### PROBLEM TO SOLVE
Exactly the lines from the one with "over a year" through the end of the records below are needed, minus any pictures.

### RECORDS FOR THE TASK
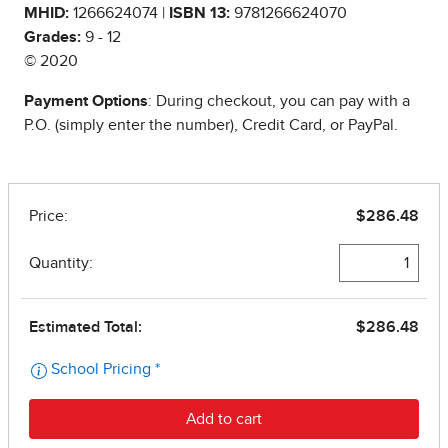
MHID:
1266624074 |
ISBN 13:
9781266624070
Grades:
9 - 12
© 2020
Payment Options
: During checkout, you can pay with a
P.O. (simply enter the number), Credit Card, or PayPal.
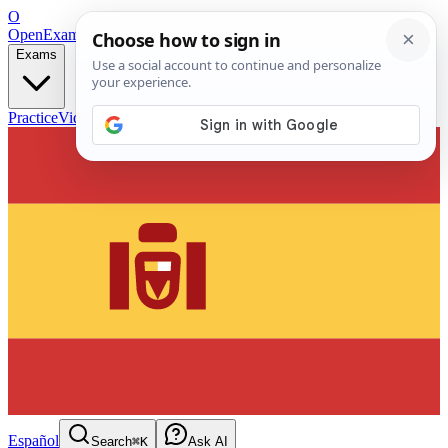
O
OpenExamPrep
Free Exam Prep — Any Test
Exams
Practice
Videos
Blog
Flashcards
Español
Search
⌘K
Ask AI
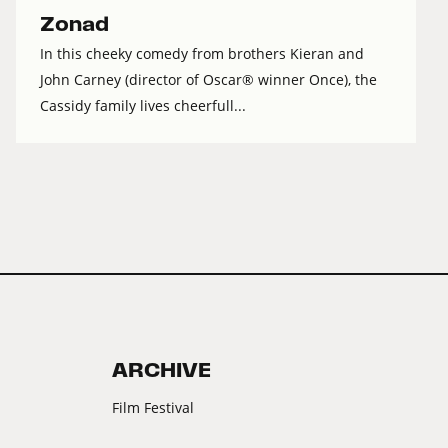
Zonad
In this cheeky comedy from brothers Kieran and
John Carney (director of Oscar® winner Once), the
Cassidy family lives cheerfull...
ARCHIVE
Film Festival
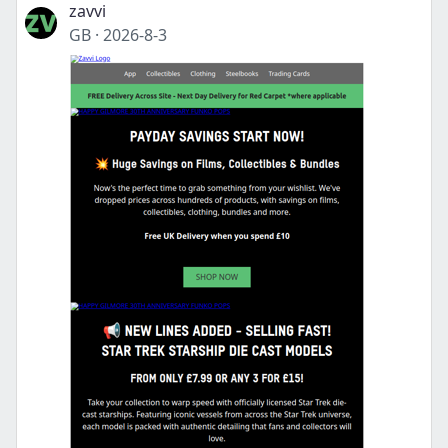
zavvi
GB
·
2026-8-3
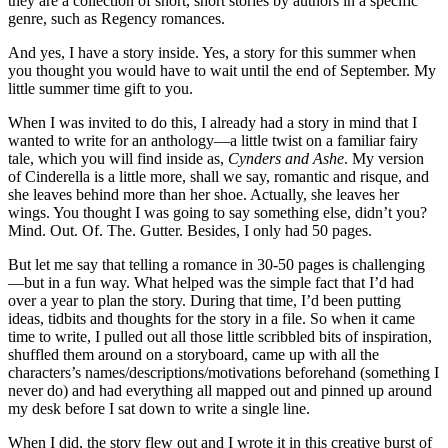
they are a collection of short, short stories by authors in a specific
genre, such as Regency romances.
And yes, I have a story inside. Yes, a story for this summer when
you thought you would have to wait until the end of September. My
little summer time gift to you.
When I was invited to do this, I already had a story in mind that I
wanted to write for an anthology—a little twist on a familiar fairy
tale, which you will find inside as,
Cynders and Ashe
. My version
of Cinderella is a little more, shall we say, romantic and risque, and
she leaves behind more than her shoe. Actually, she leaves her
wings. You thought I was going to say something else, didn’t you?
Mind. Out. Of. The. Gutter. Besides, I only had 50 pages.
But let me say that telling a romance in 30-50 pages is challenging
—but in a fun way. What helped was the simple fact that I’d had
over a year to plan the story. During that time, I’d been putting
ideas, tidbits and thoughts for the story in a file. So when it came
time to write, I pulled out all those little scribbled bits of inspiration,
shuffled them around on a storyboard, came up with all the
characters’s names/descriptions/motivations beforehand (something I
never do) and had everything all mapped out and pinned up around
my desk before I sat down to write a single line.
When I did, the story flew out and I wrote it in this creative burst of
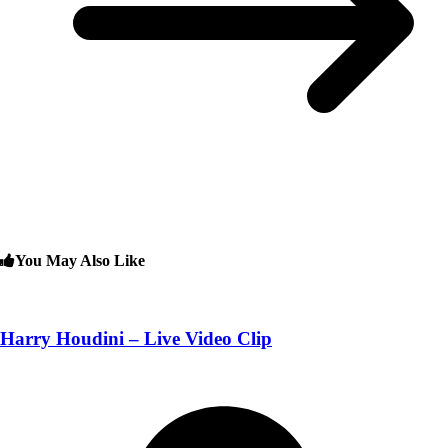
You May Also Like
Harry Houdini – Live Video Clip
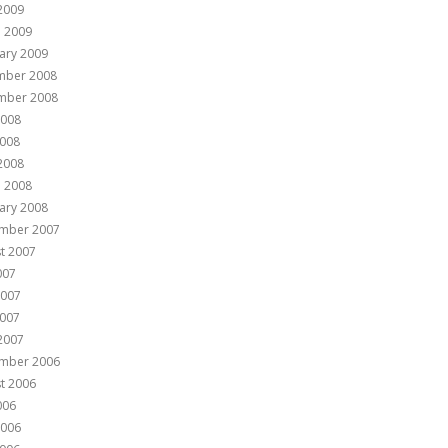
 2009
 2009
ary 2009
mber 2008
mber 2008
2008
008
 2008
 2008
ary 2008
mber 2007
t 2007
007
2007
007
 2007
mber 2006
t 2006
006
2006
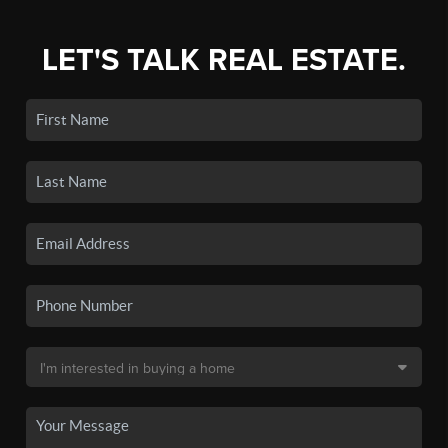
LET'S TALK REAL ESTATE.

### TASK SOLUTION
over a year to plan the story. During that time, I’d been putting
ideas, tidbits and thoughts for the story in a file. So when it came
time to write, I pulled out all those little scribbled bits of inspiration,
shuffled them around on a storyboard, came up with all the
characters’s names/descriptions/motivations beforehand (something I
never do) and had everything all mapped out and pinned up around
my desk before I sat down to write a single line.
When I did, the story flew out and I wrote it in this creative burst of
You May Also Like
Harry Houdini – Live Video Clip
 2009
 2009
ary 2009
mber 2008
mber 2008
2008
008
 2008
 2008
ary 2008
mber 2007
t 2007
007
2007
007
 2007
mber 2006
t 2006
006
2006
LET'S TALK REAL ESTATE.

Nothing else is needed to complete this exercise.